Gap Inc. on Thursday announced plans to split into two companies and shutter 230 stores in a makeover that showcases its hot "Old Navy" chain and deemphasizes its slumping namesake brand.
Shares surged around 25 percent in aftermarket trading following the announcement of the division into "Old Navy" and the unnamed "NewCo," which will comprise Gap, Banana Republic and the company's other brands.
"Following a comprehensive review by the Gap Inc. Board of Directors, it's clear that Old Navy's business model and customers have increasingly diverged from our specialty brands over time, and each company now requires a different strategy to thrive moving forward," Gap Inc Board Chairman Robert Fisher said in a statement.
"Pursuing a separation is the most compelling path forward for our brands," he added.
Gap Chief Executive Art Peck, who will lead NewCo, said the revamp was made with an eye towards positioning the businesses for the future almost exactly 50 years after founders Doris and Don Fisher launched the company with a single store on Ocean Avenue in San Francisco that also sold record albums.
- Revitalizing the Gap brand -
"We are focused on value creation and have no sort of emotional attachment to a particular combination of these businesses," Peck told an analyst conference call.
Including all its chains, Gap Inc. had about 135,000 employees as of February 2018 and 3,688 stores globally as of November 2018, according to securities filings.
Old Navy will continue to be led by the brand's chief Sonia Syngal once it becomes a standalone company.
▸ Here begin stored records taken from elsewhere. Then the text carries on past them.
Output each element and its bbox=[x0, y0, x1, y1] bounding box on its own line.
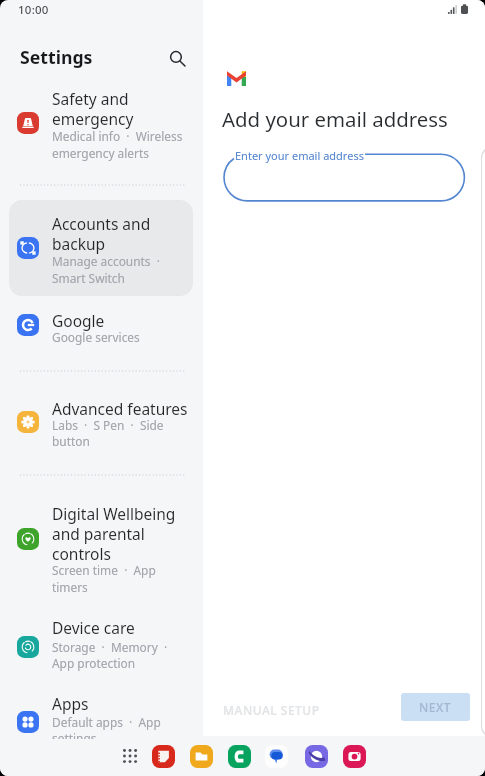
staticText: NEXT bbox=[419, 699, 452, 715]
staticText: Labs · S Pen · Side bbox=[52, 417, 164, 433]
staticText: Storage · Memory · bbox=[52, 639, 168, 655]
staticText: Device care bbox=[52, 617, 135, 638]
staticText: Advanced features bbox=[52, 398, 188, 419]
staticText: 10:00 bbox=[18, 2, 49, 18]
staticText: MANUAL SETUP bbox=[223, 702, 320, 718]
button[interactable] bbox=[0, 612, 203, 680]
button[interactable]: Camera bbox=[338, 740, 370, 772]
staticText: Manage accounts · bbox=[52, 253, 160, 269]
staticText: backup bbox=[52, 233, 106, 254]
staticText: Default apps · App bbox=[52, 714, 161, 730]
button[interactable]: Settings bbox=[14, 44, 114, 72]
staticText: emergency alerts bbox=[52, 145, 149, 161]
button[interactable]: Messages bbox=[260, 740, 292, 772]
button[interactable]: Internet bbox=[300, 740, 332, 772]
button[interactable]: NEXT bbox=[401, 693, 470, 721]
staticText: Google services bbox=[52, 329, 140, 345]
button[interactable] bbox=[0, 688, 203, 736]
staticText: Accounts and bbox=[52, 213, 151, 234]
button[interactable]: My Files bbox=[185, 740, 217, 772]
staticText: Google bbox=[52, 310, 105, 331]
staticText: Settings bbox=[20, 45, 93, 69]
staticText: settings bbox=[52, 730, 97, 746]
staticText: and parental bbox=[52, 523, 145, 544]
button[interactable]: Phone bbox=[223, 740, 255, 772]
staticText: Enter your email address bbox=[235, 148, 364, 163]
staticText: timers bbox=[52, 579, 88, 595]
button[interactable]: All apps bbox=[114, 740, 146, 772]
staticText: Safety and bbox=[52, 88, 129, 109]
staticText: controls bbox=[52, 543, 111, 564]
staticText: emergency bbox=[52, 108, 134, 129]
staticText: Digital Wellbeing bbox=[52, 503, 176, 524]
button[interactable] bbox=[0, 304, 203, 356]
button[interactable] bbox=[9, 200, 193, 296]
staticText: button bbox=[52, 433, 90, 449]
button[interactable]: Samsung Notes bbox=[147, 740, 179, 772]
staticText: Screen time · App bbox=[52, 562, 156, 578]
button[interactable] bbox=[0, 82, 203, 172]
button[interactable]: Search bbox=[164, 45, 191, 72]
button[interactable]: MANUAL SETUP bbox=[217, 697, 327, 721]
staticText: App protection bbox=[52, 655, 136, 671]
staticText: Add your email address bbox=[222, 105, 448, 133]
staticText: Smart Switch bbox=[52, 270, 125, 286]
staticText: Apps bbox=[52, 693, 89, 714]
button[interactable] bbox=[0, 390, 203, 460]
button[interactable] bbox=[223, 153, 466, 202]
button[interactable] bbox=[0, 496, 203, 600]
staticText: Medical info · Wireless bbox=[52, 128, 183, 144]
Originally launched by Gap in 1994, Old Navy offers apparel that generally comes in at a lower price point than at Gap or Banana Republic.
Gap reported full-year comparable sales of positive three percent at Old Navy versus a decline of five percent at Gap and a gain of one percent at Banana Republic.
The company plans 230 more Gap store closures globally over the next two years as the company works "to revitalize the Gap brand by re-engaging with customers and expanding its loyal customer base, leveraging the multigenerational, democratic appeal of the brand," Gap said in a press release.
The move comes as the US retail sector faces stiffening pressure from Amazon and other online retailers as e-commerce eats up a greater share of retail sales.
Conventional brick-and-mortar chains are also making costly investments to become "omnichannel" vendors to stay relevant.
However, profitability remains a challenge in e-commerce, in part because of pressure from customer's for free delivery.
Gap shareholders will receive an equal proportion of shares in each of the two companies. The transaction is expected to be completed in 2020.
Gap shares were up 24.9 percent at $31.72 in afterhours trading.